The six agencies working on the rule still have not agreed on a final text of more than 1,000 pages, said Gary Gensler, chairman of the Commodity Futures Trading Commission, which regulates derivatives, though he indicated a consensus was nearing.
"I am hopeful to try to schedule a public Commission meeting in the second week of December or third week of December," Gensler said, speaking at an unrelated public meeting of the agency.
Gensler was responding to a request from fellow Commissioner Scott O'Malia, who was urging him to disseminate the text in time for the meeting, to give the CFTC enough time to read the law and comment on it.
"I don't have a document to send at this point in time but if I do in the next couple of days I will share it," Gensler also said in response to O'Malia.
Regulators have said they hope to finish the rule by the end of the year. Gensler is the first person directly involved in the process to come out and set a tentative date for a decision.

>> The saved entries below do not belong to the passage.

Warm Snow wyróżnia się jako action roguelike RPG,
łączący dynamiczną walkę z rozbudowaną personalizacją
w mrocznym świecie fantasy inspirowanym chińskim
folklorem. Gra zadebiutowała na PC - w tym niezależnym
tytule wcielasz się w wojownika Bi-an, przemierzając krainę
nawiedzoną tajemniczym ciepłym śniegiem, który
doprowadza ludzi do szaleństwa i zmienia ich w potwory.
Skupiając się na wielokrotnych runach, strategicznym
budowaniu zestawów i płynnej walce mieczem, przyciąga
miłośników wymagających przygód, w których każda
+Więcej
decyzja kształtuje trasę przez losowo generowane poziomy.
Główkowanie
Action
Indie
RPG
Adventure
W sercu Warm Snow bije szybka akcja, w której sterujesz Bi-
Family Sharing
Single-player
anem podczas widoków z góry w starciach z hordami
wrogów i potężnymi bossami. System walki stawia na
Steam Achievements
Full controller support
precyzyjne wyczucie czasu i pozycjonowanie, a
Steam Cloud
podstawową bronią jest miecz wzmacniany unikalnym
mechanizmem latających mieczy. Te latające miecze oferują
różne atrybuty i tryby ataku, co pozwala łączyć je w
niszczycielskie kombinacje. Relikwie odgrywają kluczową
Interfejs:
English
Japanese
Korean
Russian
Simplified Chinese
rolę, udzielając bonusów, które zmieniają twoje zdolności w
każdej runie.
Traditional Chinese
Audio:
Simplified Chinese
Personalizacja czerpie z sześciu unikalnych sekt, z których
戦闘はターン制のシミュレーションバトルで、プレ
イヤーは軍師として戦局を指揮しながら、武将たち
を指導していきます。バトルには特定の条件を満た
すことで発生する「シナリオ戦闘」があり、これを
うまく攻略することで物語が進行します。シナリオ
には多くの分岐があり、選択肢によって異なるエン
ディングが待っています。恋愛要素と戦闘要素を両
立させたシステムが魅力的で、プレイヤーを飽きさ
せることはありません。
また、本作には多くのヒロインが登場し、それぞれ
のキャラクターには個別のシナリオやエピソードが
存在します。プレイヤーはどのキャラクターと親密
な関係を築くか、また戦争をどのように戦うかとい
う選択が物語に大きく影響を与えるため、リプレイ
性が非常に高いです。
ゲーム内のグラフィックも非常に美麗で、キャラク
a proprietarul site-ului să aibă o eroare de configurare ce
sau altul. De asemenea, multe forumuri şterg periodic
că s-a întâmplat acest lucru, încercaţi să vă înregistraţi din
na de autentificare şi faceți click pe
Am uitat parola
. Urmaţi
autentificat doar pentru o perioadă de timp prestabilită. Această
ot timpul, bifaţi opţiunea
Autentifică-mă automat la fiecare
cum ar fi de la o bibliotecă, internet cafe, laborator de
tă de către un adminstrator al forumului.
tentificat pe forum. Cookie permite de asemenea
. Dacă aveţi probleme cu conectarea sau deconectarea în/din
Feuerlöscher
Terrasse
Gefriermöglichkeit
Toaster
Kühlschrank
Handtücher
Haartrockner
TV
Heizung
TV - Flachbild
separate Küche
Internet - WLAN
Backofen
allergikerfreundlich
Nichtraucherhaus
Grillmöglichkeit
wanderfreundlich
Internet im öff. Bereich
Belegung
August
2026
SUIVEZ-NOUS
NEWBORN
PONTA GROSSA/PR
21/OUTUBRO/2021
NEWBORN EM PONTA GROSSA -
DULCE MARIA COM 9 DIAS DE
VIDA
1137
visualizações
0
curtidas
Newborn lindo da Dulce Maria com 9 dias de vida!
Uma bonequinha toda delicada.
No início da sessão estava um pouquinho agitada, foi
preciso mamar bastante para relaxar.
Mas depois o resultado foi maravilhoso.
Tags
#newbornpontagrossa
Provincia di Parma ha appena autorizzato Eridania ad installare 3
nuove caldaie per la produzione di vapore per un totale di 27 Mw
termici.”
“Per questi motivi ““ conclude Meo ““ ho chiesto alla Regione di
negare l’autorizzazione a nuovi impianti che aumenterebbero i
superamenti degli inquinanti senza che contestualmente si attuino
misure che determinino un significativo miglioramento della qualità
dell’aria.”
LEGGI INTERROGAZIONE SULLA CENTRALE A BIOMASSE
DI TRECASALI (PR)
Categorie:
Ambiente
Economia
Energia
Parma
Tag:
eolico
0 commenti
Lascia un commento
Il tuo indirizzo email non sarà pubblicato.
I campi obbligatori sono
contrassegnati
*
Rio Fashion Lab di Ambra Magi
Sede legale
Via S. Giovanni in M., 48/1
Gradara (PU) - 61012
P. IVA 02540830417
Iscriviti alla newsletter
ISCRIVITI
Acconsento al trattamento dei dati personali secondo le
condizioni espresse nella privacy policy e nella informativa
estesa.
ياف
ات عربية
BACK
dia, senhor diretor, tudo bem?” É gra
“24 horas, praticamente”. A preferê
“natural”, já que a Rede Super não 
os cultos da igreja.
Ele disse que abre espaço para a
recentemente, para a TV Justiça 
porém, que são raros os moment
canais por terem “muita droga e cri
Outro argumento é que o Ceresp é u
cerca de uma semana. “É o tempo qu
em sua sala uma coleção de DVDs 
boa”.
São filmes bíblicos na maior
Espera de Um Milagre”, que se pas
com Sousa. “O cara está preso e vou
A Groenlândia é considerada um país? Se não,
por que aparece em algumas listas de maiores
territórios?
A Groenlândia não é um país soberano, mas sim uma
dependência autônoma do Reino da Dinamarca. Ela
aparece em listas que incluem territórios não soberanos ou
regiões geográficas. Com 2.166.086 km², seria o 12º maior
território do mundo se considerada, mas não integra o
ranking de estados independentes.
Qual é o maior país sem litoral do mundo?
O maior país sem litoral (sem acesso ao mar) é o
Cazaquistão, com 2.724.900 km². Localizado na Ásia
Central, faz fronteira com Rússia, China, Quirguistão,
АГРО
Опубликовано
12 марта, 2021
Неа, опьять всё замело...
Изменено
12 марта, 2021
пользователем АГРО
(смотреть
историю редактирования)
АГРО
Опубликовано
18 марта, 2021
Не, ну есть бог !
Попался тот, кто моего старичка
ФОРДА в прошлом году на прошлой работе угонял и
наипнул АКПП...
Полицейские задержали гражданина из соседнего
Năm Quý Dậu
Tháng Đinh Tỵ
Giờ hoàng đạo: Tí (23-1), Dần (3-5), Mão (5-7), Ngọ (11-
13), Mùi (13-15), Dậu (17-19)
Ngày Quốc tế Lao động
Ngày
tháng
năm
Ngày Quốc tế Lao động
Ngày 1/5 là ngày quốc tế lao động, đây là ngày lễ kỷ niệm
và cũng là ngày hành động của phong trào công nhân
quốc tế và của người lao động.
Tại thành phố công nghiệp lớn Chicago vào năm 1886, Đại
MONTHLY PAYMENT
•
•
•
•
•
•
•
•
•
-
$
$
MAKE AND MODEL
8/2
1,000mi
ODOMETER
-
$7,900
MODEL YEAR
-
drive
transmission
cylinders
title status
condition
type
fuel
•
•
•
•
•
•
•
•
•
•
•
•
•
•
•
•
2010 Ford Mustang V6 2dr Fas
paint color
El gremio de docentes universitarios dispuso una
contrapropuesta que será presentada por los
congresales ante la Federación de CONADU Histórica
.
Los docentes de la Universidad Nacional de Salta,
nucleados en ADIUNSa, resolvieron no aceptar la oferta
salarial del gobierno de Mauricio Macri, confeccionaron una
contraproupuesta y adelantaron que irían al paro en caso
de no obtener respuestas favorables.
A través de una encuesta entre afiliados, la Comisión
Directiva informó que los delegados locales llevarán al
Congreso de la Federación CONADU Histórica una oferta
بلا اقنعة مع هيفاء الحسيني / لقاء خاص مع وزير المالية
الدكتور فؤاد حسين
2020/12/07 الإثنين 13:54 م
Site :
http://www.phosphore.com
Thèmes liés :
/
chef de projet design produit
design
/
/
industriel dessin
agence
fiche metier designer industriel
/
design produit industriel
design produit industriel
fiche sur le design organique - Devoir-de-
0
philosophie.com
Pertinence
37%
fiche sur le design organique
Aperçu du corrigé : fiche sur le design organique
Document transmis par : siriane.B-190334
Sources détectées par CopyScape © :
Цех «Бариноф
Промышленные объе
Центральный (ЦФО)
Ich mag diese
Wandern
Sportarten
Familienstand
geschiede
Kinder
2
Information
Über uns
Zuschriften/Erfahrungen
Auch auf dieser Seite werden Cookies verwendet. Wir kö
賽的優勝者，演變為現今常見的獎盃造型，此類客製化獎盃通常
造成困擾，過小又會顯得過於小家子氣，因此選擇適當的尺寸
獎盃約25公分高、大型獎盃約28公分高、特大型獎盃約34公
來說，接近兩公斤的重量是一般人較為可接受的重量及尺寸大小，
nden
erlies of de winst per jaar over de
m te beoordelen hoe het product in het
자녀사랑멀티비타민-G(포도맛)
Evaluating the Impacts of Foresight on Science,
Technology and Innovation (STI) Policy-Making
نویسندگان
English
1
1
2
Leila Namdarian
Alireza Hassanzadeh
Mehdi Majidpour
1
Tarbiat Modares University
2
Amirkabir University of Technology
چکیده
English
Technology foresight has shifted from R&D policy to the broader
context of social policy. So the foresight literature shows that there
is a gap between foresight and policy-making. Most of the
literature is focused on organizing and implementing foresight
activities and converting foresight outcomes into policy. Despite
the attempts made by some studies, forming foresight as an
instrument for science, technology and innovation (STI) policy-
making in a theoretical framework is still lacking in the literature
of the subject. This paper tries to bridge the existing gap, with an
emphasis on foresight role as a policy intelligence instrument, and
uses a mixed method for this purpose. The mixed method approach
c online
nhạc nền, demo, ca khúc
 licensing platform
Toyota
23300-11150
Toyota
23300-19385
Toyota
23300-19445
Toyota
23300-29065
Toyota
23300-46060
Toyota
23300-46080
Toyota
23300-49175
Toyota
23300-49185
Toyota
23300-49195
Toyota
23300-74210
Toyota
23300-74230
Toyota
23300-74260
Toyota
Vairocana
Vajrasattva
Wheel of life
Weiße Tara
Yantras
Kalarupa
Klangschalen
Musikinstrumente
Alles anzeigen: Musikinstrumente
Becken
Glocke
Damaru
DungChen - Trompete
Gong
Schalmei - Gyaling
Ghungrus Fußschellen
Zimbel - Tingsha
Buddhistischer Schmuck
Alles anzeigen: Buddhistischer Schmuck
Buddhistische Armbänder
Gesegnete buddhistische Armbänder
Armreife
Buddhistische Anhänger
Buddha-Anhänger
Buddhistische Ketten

The main problem with rule, which was first proposed in October 2011, was how to distinguish proprietary trading from activities that are beneficial to clients but that look very similar from the outside, Gensler said.
Banks often use their money to support client trading -- an activity known as market making -- and they can also take on large market positions to protect or "hedge" legitimate risk in other parts of their business.
"The Volcker provisions of law are some of the most challenging, prohibit proprietary trading ... but at the same time permit market making, hedging, underwriting et cetera," Gensler told journalists after the meeting.
"I think this can get done," he also said, adding that there were still "lots of very constructive discussions" on the issue between the regulators.